Exercise goal: Every line of the records that contains the string "untuk" counts once; give the total and nothing else.
Segment Open
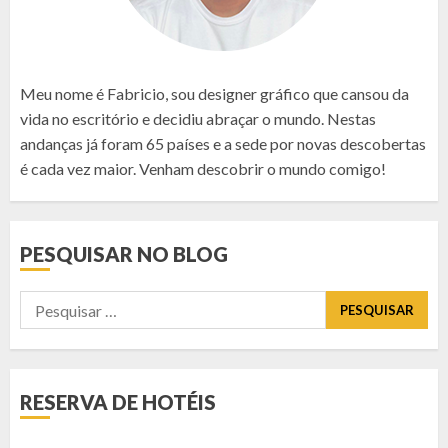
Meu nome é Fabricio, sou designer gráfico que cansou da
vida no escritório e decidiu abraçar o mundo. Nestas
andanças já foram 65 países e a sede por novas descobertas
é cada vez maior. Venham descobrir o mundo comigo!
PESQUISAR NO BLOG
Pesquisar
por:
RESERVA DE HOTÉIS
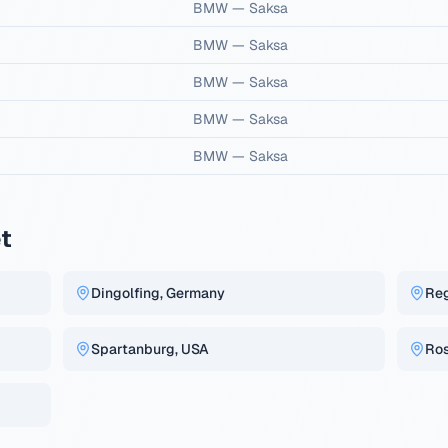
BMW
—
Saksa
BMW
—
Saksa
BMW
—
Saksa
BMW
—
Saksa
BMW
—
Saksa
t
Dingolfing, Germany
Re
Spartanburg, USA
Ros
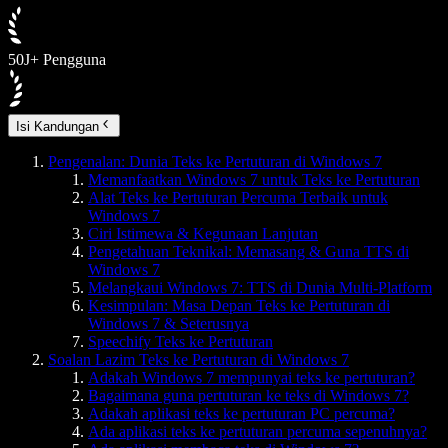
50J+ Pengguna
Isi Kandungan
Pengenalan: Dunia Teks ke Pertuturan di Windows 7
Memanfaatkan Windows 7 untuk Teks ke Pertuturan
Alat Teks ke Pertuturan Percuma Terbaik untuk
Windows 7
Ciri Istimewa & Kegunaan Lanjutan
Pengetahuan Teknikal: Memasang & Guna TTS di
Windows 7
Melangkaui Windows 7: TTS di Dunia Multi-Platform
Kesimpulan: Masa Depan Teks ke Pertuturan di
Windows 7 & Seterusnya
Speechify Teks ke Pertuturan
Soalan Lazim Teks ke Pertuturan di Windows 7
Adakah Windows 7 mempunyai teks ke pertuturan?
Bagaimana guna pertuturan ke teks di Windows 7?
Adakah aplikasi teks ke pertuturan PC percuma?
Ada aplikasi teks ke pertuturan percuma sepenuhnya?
Segment Closed
Answer: 2